WHAT THIS TASK INVOLVES: Everything in the records must be copied exactly except the pictures.

RECORDS FOR THE EXERCISE:
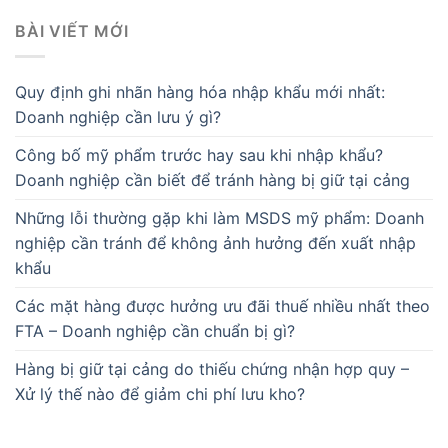
BÀI VIẾT MỚI
Quy định ghi nhãn hàng hóa nhập khẩu mới nhất:
Doanh nghiệp cần lưu ý gì?
Công bố mỹ phẩm trước hay sau khi nhập khẩu?
Doanh nghiệp cần biết để tránh hàng bị giữ tại cảng
Những lỗi thường gặp khi làm MSDS mỹ phẩm: Doanh
nghiệp cần tránh để không ảnh hưởng đến xuất nhập
khẩu
Các mặt hàng được hưởng ưu đãi thuế nhiều nhất theo
FTA – Doanh nghiệp cần chuẩn bị gì?
Hàng bị giữ tại cảng do thiếu chứng nhận hợp quy –
Xử lý thế nào để giảm chi phí lưu kho?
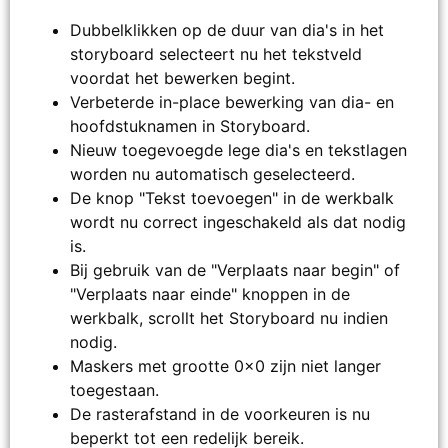
Dubbelklikken op de duur van dia's in het
storyboard selecteert nu het tekstveld
voordat het bewerken begint.
Verbeterde in-place bewerking van dia- en
hoofdstuknamen in Storyboard.
Nieuw toegevoegde lege dia's en tekstlagen
worden nu automatisch geselecteerd.
De knop "Tekst toevoegen" in de werkbalk
wordt nu correct ingeschakeld als dat nodig
is.
Bij gebruik van de "Verplaats naar begin" of
"Verplaats naar einde" knoppen in de
werkbalk, scrollt het Storyboard nu indien
nodig.
Maskers met grootte 0x0 zijn niet langer
toegestaan.
De rasterafstand in de voorkeuren is nu
beperkt tot een redelijk bereik.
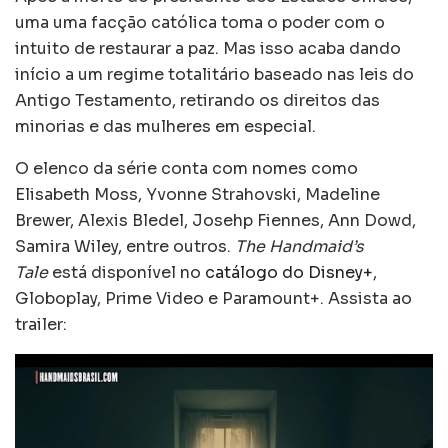
uma uma facção católica toma o poder com o
intuito de restaurar a paz. Mas isso acaba dando
início a um regime totalitário baseado nas leis do
Antigo Testamento, retirando os direitos das
minorias e das mulheres em especial.
O elenco da série conta com nomes como
Elisabeth Moss, Yvonne Strahovski, Madeline
Brewer, Alexis Bledel, Josehp Fiennes, Ann Dowd,
Samira Wiley, entre outros.
The Handmaid’s
Tale
está disponível no
catálogo do Disney+
,
Globoplay, Prime Video e Paramount+. Assista ao
trailer:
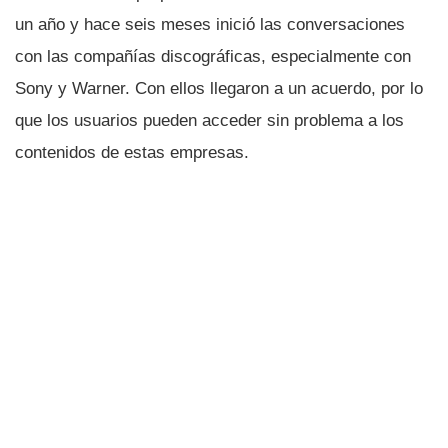
un año y hace seis meses inició las conversaciones
con las compañí­as discográficas, especialmente con
Sony y Warner. Con ellos llegaron a un acuerdo, por lo
que los usuarios pueden acceder sin problema a los
contenidos de estas empresas.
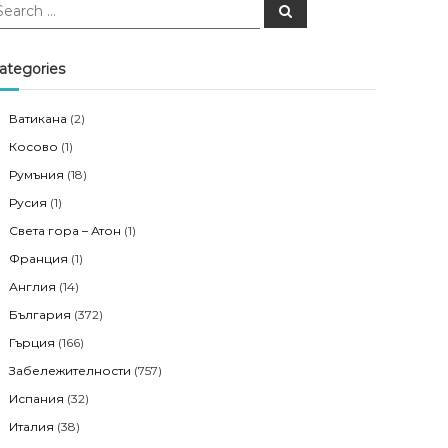
S
e
a
r
c
ategories
h
Ватикана
(2)
Косово
(1)
Румъния
(18)
Русия
(1)
Света гора – Атон
(1)
Франция
(1)
Англия
(14)
България
(372)
Гърция
(166)
Забележителности
(757)
Испания
(32)
Италия
(38)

COMPLETED TASK:
BÀI VIẾT MỚI
Quy định ghi nhãn hàng hóa nhập khẩu mới nhất:
Doanh nghiệp cần lưu ý gì?
Công bố mỹ phẩm trước hay sau khi nhập khẩu?
Doanh nghiệp cần biết để tránh hàng bị giữ tại cảng
Những lỗi thường gặp khi làm MSDS mỹ phẩm: Doanh
nghiệp cần tránh để không ảnh hưởng đến xuất nhập
khẩu
Các mặt hàng được hưởng ưu đãi thuế nhiều nhất theo
FTA – Doanh nghiệp cần chuẩn bị gì?
Hàng bị giữ tại cảng do thiếu chứng nhận hợp quy –
Xử lý thế nào để giảm chi phí lưu kho?
Dubbelklikken op de duur van dia's in het
storyboard selecteert nu het tekstveld
voordat het bewerken begint.
Verbeterde in-place bewerking van dia- en
hoofdstuknamen in Storyboard.
Nieuw toegevoegde lege dia's en tekstlagen
worden nu automatisch geselecteerd.
De knop "Tekst toevoegen" in de werkbalk
wordt nu correct ingeschakeld als dat nodig
is.
Bij gebruik van de "Verplaats naar begin" of
"Verplaats naar einde" knoppen in de
werkbalk, scrollt het Storyboard nu indien
nodig.
Maskers met grootte 0x0 zijn niet langer
toegestaan.
De rasterafstand in de voorkeuren is nu
beperkt tot een redelijk bereik.
uma uma facção católica toma o poder com o
intuito de restaurar a paz. Mas isso acaba dando
início a um regime totalitário baseado nas leis do
Antigo Testamento, retirando os direitos das
minorias e das mulheres em especial.
O elenco da série conta com nomes como
Elisabeth Moss, Yvonne Strahovski, Madeline
Brewer, Alexis Bledel, Josehp Fiennes, Ann Dowd,
Samira Wiley, entre outros.
The Handmaid’s
Tale
está disponível no
catálogo do Disney+
,
Globoplay, Prime Video e Paramount+. Assista ao
trailer:
un año y hace seis meses inició las conversaciones
con las compañí­as discográficas, especialmente con
Sony y Warner. Con ellos llegaron a un acuerdo, por lo
que los usuarios pueden acceder sin problema a los
contenidos de estas empresas.
S
e
a
r
c
ategories
h
Ватикана
(2)
Косово
(1)
Румъния
(18)
Русия
(1)
Света гора – Атон
(1)
Франция
(1)
Англия
(14)
България
(372)
Гърция
(166)
Забележителности
(757)
Испания
(32)
Италия
(38)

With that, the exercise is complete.